7 Reference Software
8 Conformance Testing
Table 2 provides the Conformance Testing Method for the MMC-ASR AIM.
If a schema contains references to other schemas, conformance of data for the primary schema implies that any data referencing a secondary schema shall also validate against the relevant schema, if present, and conform with the Qualifier, if present.
Table 2 – MMC-ASR AIM Conformance Testing
| Input | Language Selector | Shall validate against the Language Selector part of the schema. |
| Auxiliary Text | Shall validate against the Text Object schema. Text Data shall conform with the Text Qualifier. | |
| Speech Object | Shall validate against the Speech Object schema. Speech Data shall conform with the Speech Qualifier. | |
| Speaker ID | Shall validate against the Instance ID schema. | |
| Speech Overlap | Shall validate against the Speech Overlap schema. | |
| Speaker Time | Shall validate against the Time schema. | |
| Output | Text Object | Shall validate against the Text Object schema. Text Data shall conform with the Text Qualifier, e.g. output language shall be that indicated by the Language Selector. |
| Speech Descriptors | Shall validate against the Speech Descriptors schema. |
9 Performance Assessment
Performance Assessment of an ASR Implementation (ASRI) can be performed for a language for which there is a dataset of speech segments of various durations with corresponding Transcription Text. An MMC-ASR AIM Performance Assessment Report shall be based on the following steps and specify the input dataset used.
For each Recognised Text produced by the ASRI being Assessed for Performance in response to a speech segment provided as input:
- Compare the Recognised Text with the Transcription Text.

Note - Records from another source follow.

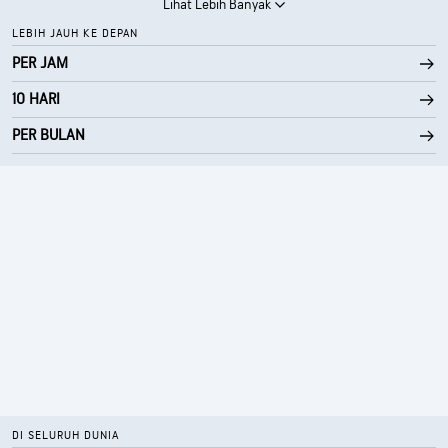
Lihat Lebih Banyak
LEBIH JAUH KE DEPAN
PER JAM
10 HARI
PER BULAN
DI SELURUH DUNIA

- Compute the Word Error Rate (WER) defined as the sum of deletion, insertion, and substitution errors in the Recognised Text compared to the Transcription Text, divided by the total number of words in the Transcription Text.
Performance Assessment of an ASRI for a language in a Performance Assessment Report is defined as “The WER computed on all speech segments included in the reported dataset”.